Credit Cards and Taxes |
Credit Card or Home Equity to Pay Your Tax Bill?
With one month left in 2007, it is probably too late to attempt at lowering your income taxes. However, it is never late to think how you will cope with what you have to pay. The idea of paying your tax bill with a credit card is not new but what type credit card is best to make the transaction and what yet another alternative to plastic exists is still an actual issue.
We already know that a credit card is a convenient and effective tool to carry out various financial transactions, be it making purchases online, making electronic money transfer, funding your other bank accounts and even making a deposit into a high-yield saving account. Paying taxes with a credit card is one more, no less significant convenience for practical customers but home equity is still a variant.
Of course, the privilege of paying taxes with a plastic is only available with good and excellent credit cards as they offer most liberal terms and conditions for making a successful transaction. Some customers, who like to get the most out of the deal, opt for a most advantageous rewards credit card that allows them to earn points or cash back while they pay their tax bill.
However, there are some people who, having no cash available, would for some reason prefer home equity to credit cards as a way to pay the income tax bill. We suppose that such an ill-considered step is taken out of the ignorance about the possible consequences of using credit card or taking home equity. Let's mark them.
So, if you do not expect a tax refund this year and will have to pay your due to the IRS, a plastic card can be of great help. More and more customers today are becoming dependable on credit cards and if you do choose to pay taxes with one, a low interest credit card will hit the target just great.

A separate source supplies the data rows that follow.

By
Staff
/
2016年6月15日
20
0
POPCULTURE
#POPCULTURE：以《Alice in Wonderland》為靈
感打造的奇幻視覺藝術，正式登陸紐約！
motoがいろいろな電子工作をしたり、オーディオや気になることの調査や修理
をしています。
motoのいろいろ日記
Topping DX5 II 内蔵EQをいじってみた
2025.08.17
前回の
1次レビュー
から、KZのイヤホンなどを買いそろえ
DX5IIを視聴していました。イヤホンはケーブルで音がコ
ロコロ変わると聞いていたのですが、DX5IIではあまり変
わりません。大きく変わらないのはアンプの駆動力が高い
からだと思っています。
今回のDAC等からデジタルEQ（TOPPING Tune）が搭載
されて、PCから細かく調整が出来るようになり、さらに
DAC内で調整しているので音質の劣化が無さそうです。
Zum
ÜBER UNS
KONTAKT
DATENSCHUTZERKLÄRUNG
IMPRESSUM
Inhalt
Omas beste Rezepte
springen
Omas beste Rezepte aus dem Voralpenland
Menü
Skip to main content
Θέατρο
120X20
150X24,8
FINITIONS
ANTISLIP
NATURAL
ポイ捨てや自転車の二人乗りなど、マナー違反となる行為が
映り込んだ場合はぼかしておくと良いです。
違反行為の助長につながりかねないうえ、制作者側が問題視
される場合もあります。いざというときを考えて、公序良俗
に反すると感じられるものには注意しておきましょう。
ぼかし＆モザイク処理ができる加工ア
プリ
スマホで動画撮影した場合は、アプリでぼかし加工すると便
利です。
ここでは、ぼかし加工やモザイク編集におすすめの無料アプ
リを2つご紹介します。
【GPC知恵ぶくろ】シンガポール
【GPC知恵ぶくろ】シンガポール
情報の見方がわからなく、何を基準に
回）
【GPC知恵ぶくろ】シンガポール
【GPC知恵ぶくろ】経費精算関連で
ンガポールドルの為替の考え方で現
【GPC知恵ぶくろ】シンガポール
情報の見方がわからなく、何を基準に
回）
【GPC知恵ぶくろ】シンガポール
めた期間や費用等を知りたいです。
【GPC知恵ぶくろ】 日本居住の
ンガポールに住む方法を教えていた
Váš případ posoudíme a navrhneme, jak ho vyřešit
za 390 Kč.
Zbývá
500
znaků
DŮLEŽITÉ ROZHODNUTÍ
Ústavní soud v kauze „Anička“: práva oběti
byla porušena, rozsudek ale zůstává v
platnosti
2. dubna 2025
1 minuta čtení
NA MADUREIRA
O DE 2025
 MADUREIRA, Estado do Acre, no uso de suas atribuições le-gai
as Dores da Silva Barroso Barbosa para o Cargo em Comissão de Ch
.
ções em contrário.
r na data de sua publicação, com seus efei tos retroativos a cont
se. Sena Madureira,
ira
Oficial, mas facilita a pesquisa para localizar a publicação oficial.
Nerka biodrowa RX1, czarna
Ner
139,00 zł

Try to find a low rate credit card with cash back and you will kill two birds with one stone. Not only will you pay your tax as required but will also benefit from the cash back rewards program. Whether you will manage to return the tax amount to your credit card company during the grace period is another question but you'd better collect all your resources to cope with that if you do not like to lose your privileges to rewards or repay with interest.
Well, a credit card debt and a damaged credit rating, no matter how horrifying these may sound, can never be compared to the feeling of despair at losing your home if you fail to pay home equity line of credit.
And it can happen. No one, even a most disciplined and thoughtful person is ever protected from financial failures but these failures are most undesirable when you have home equity. Somehow, not all people are aware of this plain fact and still consider home equity an option.
As the tax season has come, think of the way you are going to pay the tax bill or, what's more important, rethink your decision to do it with home equity.